**Your task:** Since the copy must hold text only, transcribe the data below exactly and omit the images.

**Raw data:**
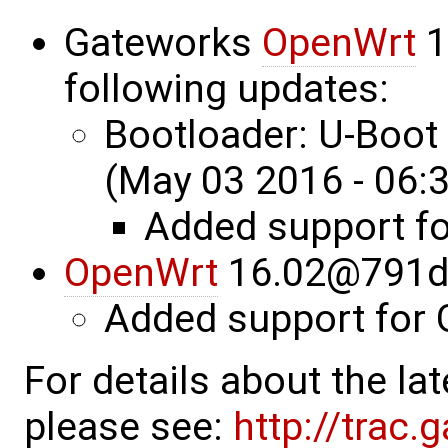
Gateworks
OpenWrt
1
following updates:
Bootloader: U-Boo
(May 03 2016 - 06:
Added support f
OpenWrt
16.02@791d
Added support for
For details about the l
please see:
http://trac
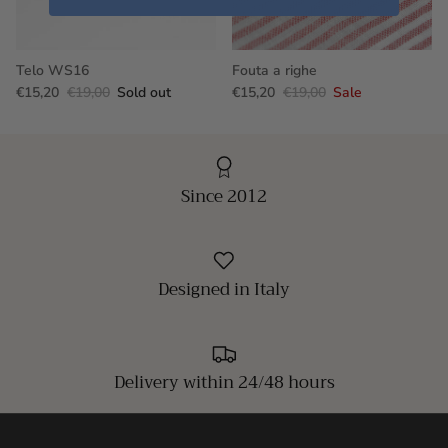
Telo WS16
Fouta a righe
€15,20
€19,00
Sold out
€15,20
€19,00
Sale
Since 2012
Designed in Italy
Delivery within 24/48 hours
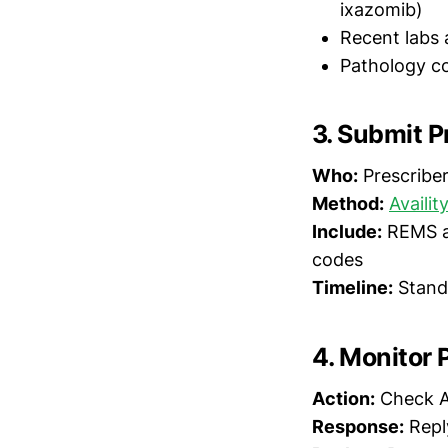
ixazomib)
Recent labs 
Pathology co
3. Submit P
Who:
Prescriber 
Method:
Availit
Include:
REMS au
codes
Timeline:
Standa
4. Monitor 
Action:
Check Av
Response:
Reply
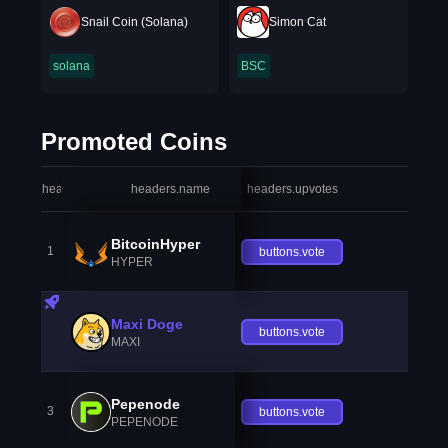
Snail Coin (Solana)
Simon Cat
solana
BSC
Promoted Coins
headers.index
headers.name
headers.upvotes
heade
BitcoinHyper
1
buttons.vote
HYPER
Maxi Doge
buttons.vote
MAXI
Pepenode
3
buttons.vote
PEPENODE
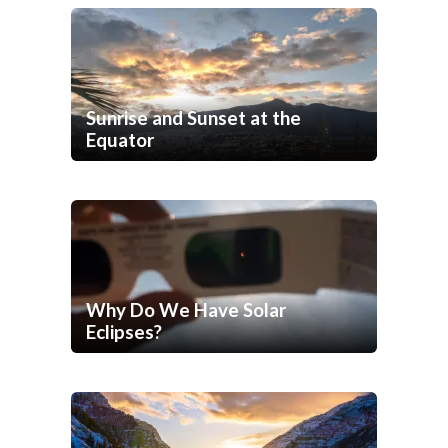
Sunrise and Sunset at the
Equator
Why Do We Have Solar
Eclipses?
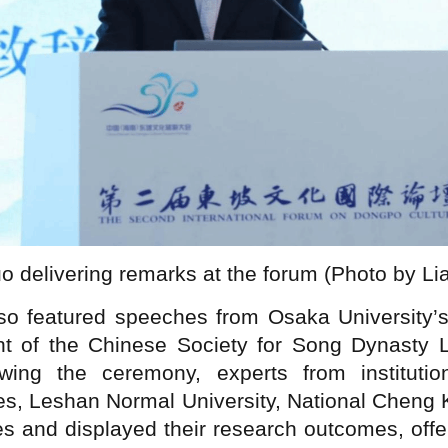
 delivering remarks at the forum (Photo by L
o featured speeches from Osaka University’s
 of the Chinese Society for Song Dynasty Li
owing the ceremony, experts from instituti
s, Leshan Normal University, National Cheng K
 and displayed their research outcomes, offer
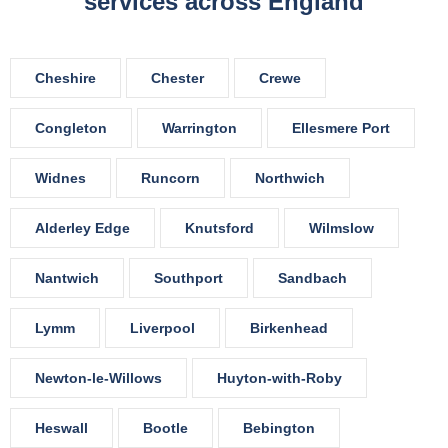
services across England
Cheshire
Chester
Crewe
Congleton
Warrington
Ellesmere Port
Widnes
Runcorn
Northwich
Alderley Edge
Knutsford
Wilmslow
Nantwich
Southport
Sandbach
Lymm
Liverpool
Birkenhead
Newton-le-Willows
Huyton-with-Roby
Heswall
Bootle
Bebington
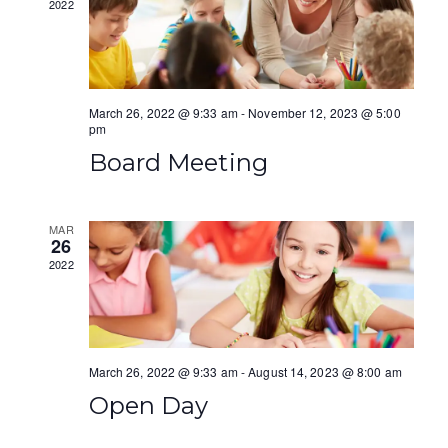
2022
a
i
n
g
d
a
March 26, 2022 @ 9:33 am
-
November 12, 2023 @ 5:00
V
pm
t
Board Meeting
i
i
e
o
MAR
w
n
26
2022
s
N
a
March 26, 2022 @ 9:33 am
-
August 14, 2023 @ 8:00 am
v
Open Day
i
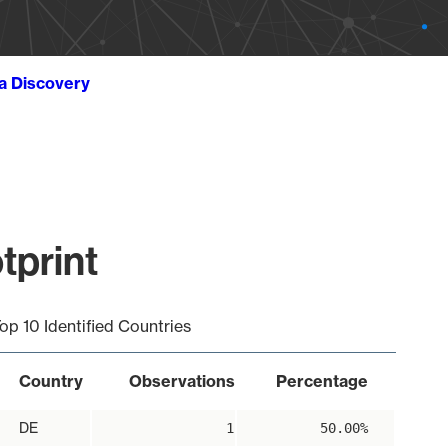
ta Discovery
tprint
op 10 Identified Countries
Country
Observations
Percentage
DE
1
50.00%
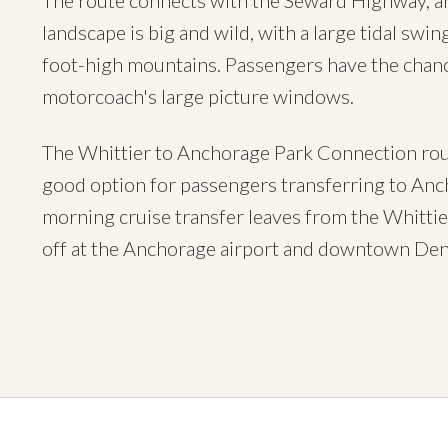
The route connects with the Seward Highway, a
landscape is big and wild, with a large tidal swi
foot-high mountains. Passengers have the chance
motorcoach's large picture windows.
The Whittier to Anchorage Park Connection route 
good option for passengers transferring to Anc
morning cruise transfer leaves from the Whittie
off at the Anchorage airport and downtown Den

**Answer space:**
Gateworks
OpenWrt
1
following updates:
Bootloader: U-Boo
(May 03 2016 - 06:
Added support f
OpenWrt
16.02@791d
Added support for
For details about the l
please see:
http://trac
Telo WS16
Fouta a righe
€15,20
€19,00
Sold out
€15,20
€19,00
Sale
Since 2012
Designed in Italy
Delivery within 24/48 hours
ixazomib)
Recent labs 
Pathology co
3. Submit P
Who:
Prescriber 
Method:
Availit
Include:
REMS au
codes
Timeline:
Standa
4. Monitor 
Action:
Check Av
Response:
Reply
Snail Coin (Solana)
Simon Cat
solana
BSC
Promoted Coins
headers.index
headers.name
headers.upvotes
heade
BitcoinHyper
1
buttons.vote
HYPER
Maxi Doge
buttons.vote
MAXI
Pepenode
3
buttons.vote
PEPENODE
Sunrise and Sunset at the
Equator
Why Do We Have Solar
Eclipses?
 delivering remarks at the forum (Photo by L
o featured speeches from Osaka University’s
 of the Chinese Society for Song Dynasty Li
owing the ceremony, experts from instituti
s, Leshan Normal University, National Cheng K
 and displayed their research outcomes, offer
services across England
Cheshire
Chester
Crewe
Congleton
Warrington
Ellesmere Port
Widnes
Runcorn
Northwich
Alderley Edge
Knutsford
Wilmslow
Nantwich
Southport
Sandbach
Lymm
Liverpool
Birkenhead
Newton-le-Willows
Huyton-with-Roby
Heswall
Bootle
Bebington
2022
a
i
n
g
d
a
March 26, 2022 @ 9:33 am
-
November 12, 2023 @ 5:00
V
pm
t
Board Meeting
i
i
e
o
MAR
w
n
26
2022
s
N
a
March 26, 2022 @ 9:33 am
-
August 14, 2023 @ 8:00 am
v
Open Day
i
ta Discovery
tprint
op 10 Identified Countries
Country
Observations
Percentage
DE
1
50.00%
The route connects with the Seward Highway, a
landscape is big and wild, with a large tidal swi
foot-high mountains. Passengers have the chance
motorcoach's large picture windows.
The Whittier to Anchorage Park Connection route 
good option for passengers transferring to Anc
morning cruise transfer leaves from the Whittie
off at the Anchorage airport and downtown Den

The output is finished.